Activity
Using the listing below, report all lines holding the word "Zuschauer".

Entries supplied
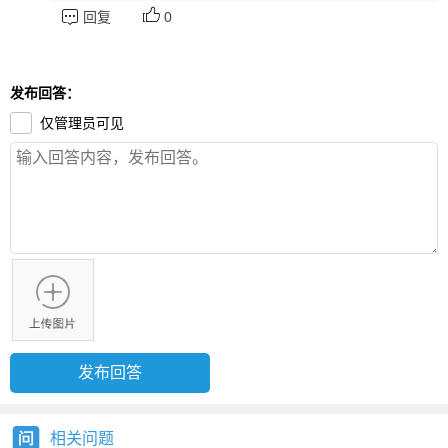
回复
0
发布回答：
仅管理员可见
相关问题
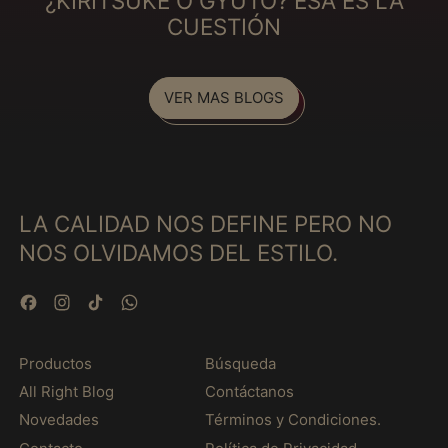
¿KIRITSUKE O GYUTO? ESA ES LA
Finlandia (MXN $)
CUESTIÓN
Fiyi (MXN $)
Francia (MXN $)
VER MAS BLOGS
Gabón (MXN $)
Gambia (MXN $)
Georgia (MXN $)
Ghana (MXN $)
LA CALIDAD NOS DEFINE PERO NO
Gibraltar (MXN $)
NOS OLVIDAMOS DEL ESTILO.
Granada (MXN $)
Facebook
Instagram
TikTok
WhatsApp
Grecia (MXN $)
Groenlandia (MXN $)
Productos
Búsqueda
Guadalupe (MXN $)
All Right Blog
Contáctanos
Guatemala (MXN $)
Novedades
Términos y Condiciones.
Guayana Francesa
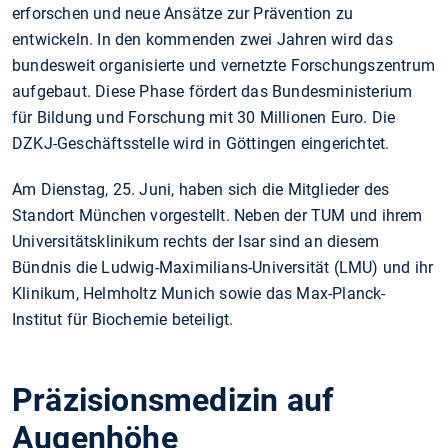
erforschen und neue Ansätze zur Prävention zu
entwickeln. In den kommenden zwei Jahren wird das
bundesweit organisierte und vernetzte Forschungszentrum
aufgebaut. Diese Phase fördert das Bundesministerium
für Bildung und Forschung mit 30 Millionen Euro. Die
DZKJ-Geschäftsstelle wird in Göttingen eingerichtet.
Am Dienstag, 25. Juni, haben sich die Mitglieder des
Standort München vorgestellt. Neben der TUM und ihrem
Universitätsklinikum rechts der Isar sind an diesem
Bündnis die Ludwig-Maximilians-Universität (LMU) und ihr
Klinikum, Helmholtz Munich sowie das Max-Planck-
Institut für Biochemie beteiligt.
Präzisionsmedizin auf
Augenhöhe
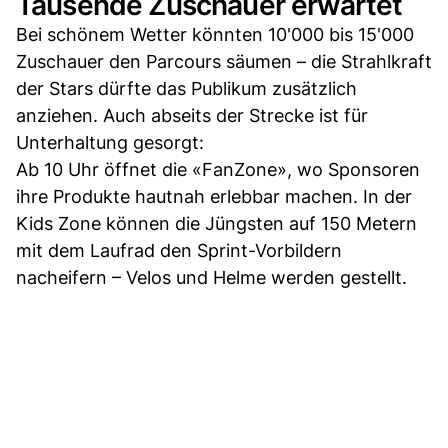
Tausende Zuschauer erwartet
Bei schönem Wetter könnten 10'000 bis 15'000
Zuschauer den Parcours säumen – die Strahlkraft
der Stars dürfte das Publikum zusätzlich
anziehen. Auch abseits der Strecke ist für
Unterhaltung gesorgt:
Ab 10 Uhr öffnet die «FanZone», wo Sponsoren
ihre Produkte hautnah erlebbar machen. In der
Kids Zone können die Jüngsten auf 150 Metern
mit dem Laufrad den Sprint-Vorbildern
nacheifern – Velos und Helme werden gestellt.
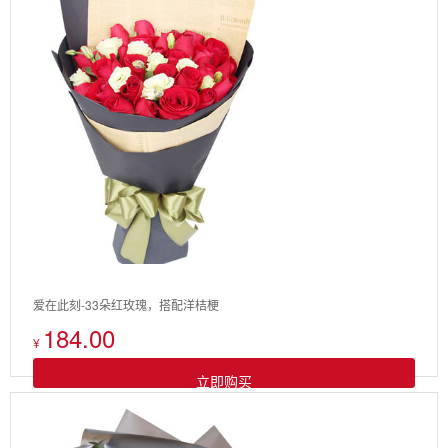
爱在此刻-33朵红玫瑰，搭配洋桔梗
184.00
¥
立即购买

Your response
Tausende Zuschauer erwartet
Zuschauer den Parcours säumen – die Strahlkraft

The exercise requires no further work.